Exercise - Could you repeat all of the entries below, character for character?

Saved data entries:
--*--
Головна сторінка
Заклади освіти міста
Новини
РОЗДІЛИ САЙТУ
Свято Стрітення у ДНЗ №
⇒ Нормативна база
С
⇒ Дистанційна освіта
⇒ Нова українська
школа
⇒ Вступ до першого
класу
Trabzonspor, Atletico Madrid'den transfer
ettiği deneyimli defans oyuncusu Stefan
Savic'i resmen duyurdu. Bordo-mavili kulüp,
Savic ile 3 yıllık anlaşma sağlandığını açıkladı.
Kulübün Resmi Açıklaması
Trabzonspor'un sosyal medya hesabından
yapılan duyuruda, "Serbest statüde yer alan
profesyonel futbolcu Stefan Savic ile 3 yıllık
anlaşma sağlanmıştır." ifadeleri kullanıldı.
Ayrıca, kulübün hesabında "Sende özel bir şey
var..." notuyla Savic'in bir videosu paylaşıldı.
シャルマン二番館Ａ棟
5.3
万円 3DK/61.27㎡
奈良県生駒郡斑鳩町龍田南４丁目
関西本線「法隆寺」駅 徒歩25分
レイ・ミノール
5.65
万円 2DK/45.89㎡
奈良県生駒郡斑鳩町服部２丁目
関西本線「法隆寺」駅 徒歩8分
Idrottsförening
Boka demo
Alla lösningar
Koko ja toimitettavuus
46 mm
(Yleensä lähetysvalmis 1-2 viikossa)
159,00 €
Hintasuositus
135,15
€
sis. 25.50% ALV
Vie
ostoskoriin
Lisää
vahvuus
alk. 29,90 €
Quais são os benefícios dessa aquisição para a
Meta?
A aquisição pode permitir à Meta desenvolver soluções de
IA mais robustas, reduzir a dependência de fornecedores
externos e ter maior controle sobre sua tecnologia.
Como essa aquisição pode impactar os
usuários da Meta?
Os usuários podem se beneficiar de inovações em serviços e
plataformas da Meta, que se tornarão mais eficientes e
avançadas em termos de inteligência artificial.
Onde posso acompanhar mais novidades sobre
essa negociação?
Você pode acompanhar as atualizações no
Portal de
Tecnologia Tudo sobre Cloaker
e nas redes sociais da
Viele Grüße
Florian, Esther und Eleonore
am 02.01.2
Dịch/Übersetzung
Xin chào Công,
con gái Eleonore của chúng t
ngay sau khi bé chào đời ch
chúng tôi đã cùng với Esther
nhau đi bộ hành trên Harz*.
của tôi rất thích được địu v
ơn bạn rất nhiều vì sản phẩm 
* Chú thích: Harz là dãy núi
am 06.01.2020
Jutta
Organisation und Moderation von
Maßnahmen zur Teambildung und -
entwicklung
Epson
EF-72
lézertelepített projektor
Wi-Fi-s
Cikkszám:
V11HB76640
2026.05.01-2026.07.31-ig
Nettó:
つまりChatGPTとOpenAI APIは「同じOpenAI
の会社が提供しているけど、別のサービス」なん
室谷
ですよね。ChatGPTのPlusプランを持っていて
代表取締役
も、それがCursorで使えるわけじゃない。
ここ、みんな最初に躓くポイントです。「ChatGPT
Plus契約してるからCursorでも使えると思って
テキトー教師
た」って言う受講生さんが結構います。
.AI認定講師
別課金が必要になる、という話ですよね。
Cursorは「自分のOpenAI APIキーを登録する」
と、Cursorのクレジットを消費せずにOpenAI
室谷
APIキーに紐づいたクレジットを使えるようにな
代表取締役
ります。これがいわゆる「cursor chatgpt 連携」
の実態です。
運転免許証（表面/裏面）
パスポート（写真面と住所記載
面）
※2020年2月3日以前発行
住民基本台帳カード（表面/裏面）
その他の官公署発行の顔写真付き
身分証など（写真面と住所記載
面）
--*--
Response below -
Головна сторінка
Заклади освіти міста
Новини
РОЗДІЛИ САЙТУ
Свято Стрітення у ДНЗ №
⇒ Нормативна база
С
⇒ Дистанційна освіта
⇒ Нова українська
школа
⇒ Вступ до першого
класу
Trabzonspor, Atletico Madrid'den transfer
ettiği deneyimli defans oyuncusu Stefan
Savic'i resmen duyurdu. Bordo-mavili kulüp,
Savic ile 3 yıllık anlaşma sağlandığını açıkladı.
Kulübün Resmi Açıklaması
Trabzonspor'un sosyal medya hesabından
yapılan duyuruda, "Serbest statüde yer alan
profesyonel futbolcu Stefan Savic ile 3 yıllık
anlaşma sağlanmıştır." ifadeleri kullanıldı.
Ayrıca, kulübün hesabında "Sende özel bir şey
var..." notuyla Savic'in bir videosu paylaşıldı.
シャルマン二番館Ａ棟
5.3
万円 3DK/61.27㎡
奈良県生駒郡斑鳩町龍田南４丁目
関西本線「法隆寺」駅 徒歩25分
レイ・ミノール
5.65
万円 2DK/45.89㎡
奈良県生駒郡斑鳩町服部２丁目
関西本線「法隆寺」駅 徒歩8分
Idrottsförening
Boka demo
Alla lösningar
Koko ja toimitettavuus
46 mm
(Yleensä lähetysvalmis 1-2 viikossa)
159,00 €
Hintasuositus
135,15
€
sis. 25.50% ALV
Vie
ostoskoriin
Lisää
vahvuus
alk. 29,90 €
Quais são os benefícios dessa aquisição para a
Meta?
A aquisição pode permitir à Meta desenvolver soluções de
IA mais robustas, reduzir a dependência de fornecedores
externos e ter maior controle sobre sua tecnologia.
Como essa aquisição pode impactar os
usuários da Meta?
Os usuários podem se beneficiar de inovações em serviços e
plataformas da Meta, que se tornarão mais eficientes e
avançadas em termos de inteligência artificial.
Onde posso acompanhar mais novidades sobre
essa negociação?
Você pode acompanhar as atualizações no
Portal de
Tecnologia Tudo sobre Cloaker
e nas redes sociais da
Viele Grüße
Florian, Esther und Eleonore
am 02.01.2
Dịch/Übersetzung
Xin chào Công,
con gái Eleonore của chúng t
ngay sau khi bé chào đời ch
chúng tôi đã cùng với Esther
nhau đi bộ hành trên Harz*.
của tôi rất thích được địu v
ơn bạn rất nhiều vì sản phẩm 
* Chú thích: Harz là dãy núi
am 06.01.2020
Jutta
Organisation und Moderation von
Maßnahmen zur Teambildung und -
entwicklung
Epson
EF-72
lézertelepített projektor
Wi-Fi-s
Cikkszám:
V11HB76640
2026.05.01-2026.07.31-ig
Nettó:
つまりChatGPTとOpenAI APIは「同じOpenAI
の会社が提供しているけど、別のサービス」なん
室谷
ですよね。ChatGPTのPlusプランを持っていて
代表取締役
も、それがCursorで使えるわけじゃない。
ここ、みんな最初に躓くポイントです。「ChatGPT
Plus契約してるからCursorでも使えると思って
テキトー教師
た」って言う受講生さんが結構います。
.AI認定講師
別課金が必要になる、という話ですよね。
Cursorは「自分のOpenAI APIキーを登録する」
と、Cursorのクレジットを消費せずにOpenAI
室谷
APIキーに紐づいたクレジットを使えるようにな
代表取締役
ります。これがいわゆる「cursor chatgpt 連携」
の実態です。
運転免許証（表面/裏面）
パスポート（写真面と住所記載
面）
※2020年2月3日以前発行
住民基本台帳カード（表面/裏面）
その他の官公署発行の顔写真付き
身分証など（写真面と住所記載
面）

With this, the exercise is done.